Input and Output Sequences for Decoder
Decoder input and output sequences have one time-step difference (i.e., the decoder’s output at \(t-1\) is the decoder’s input at \(t\))
We create decoder input and output sequences as different sets of data.
decoder_input_sequences = target_sequences[:,:-1]
decoder_output_sequences = target_sequences[:,1:]
print(decoder_input_sequences[:5])
print(decoder_output_sequences[:5])
[[ 1 4 11 11 1]
[ 1 2 10 11 1]
[ 1 7 7 8 1]
[ 1 7 3 2 1]
[ 1 6 2 9 1]]
[[ 4 11 11 1 0]
[ 2 10 11 1 0]
[ 7 7 8 1 0]
[ 7 3 2 1 0]
[ 6 2 9 1 0]]
Sequences to One-Hot Encoding#
To simplify the matter, we convert each sequence/integer token into one-hot encoding, which will be the input of the Encoder directly.
Normally we would add an Embedding layer to convert sequence tokens to embeddings before sending them to the Encoder.
Please note that this step renders the text representation of the entire training data from 2D (
batch_size
,max_length
) to 3D tensors (batch_size
,max_length
,vocab_size
).
Note
For neural machine translations, the vocabulary sizes of the input and target languages are usually very large. It is more effective to implement an Embedding layer to convert sequences (integers) into embeddings, rather than one-hot encodings.
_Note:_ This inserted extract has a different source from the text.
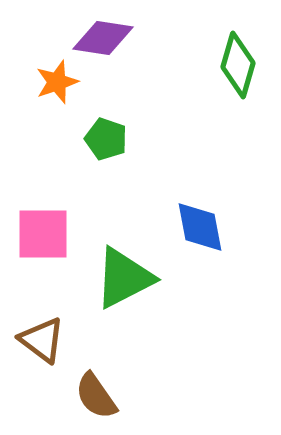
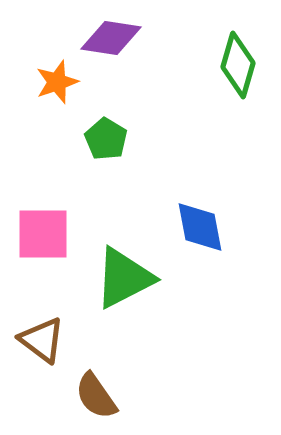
purple diamond: moved 8 px right
green pentagon: rotated 12 degrees clockwise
For this tutorial, we have a limited vocabulary size (only digits and math symbols). One-hot encodings should be fine.
However, in the assignment, you will practice on how to add embedding layers for both Encoder and Decoder.
print(encoder_input_sequences.shape)
print(decoder_input_sequences.shape)
print(decoder_output_sequences.shape)
(45000, 7)
(45000, 5)
(45000, 5)
encoder_input_onehot = to_categorical(encoder_input_sequences,
num_classes=input_vsize)
decoder_input_onehot = to_categorical(decoder_input_sequences,
num_classes=target_vsize)
decoder_output_onehot = to_categorical(decoder_output_sequences,
num_classes=target_vsize)
print(encoder_input_onehot.shape)
print(decoder_input_onehot.shape)
print(decoder_output_onehot.shape)
(45000, 7, 12)
(45000, 5, 12)
(45000, 5, 12)
Token Indices#
We create the integer-to-character dictionaries for later use.
Two dictionaries, one for the input sequence and one for the target sequence.
""" Index2word """
enc_index2word = dict(
zip(input_tokenizer.word_index.values(),
input_tokenizer.word_index.keys()))
dec_index2word = dict(
zip(target_tokenizer.word_index.values(),
target_tokenizer.word_index.keys()))
enc_index2word
{1: '+',
2: '9',
3: '4',
4: '8',
5: '3',
6: '5',
7: '6',
8: '1',
9: '2',
10: '7',
11: '0'}
dec_index2word
{1: '_',
2: '1',
3: '2',
4: '7',
5: '6',
6: '3',
7: '9',
8: '4',
9: '5',
10: '8',
11: '0'}
import matplotlib.pyplot as plt
import matplotlib
import pandas as pd
matplotlib.rcParams['figure.dpi'] = 150
# Plotting results
def plot1(history):
acc = history.history['accuracy']
val_acc = history.history['val_accuracy']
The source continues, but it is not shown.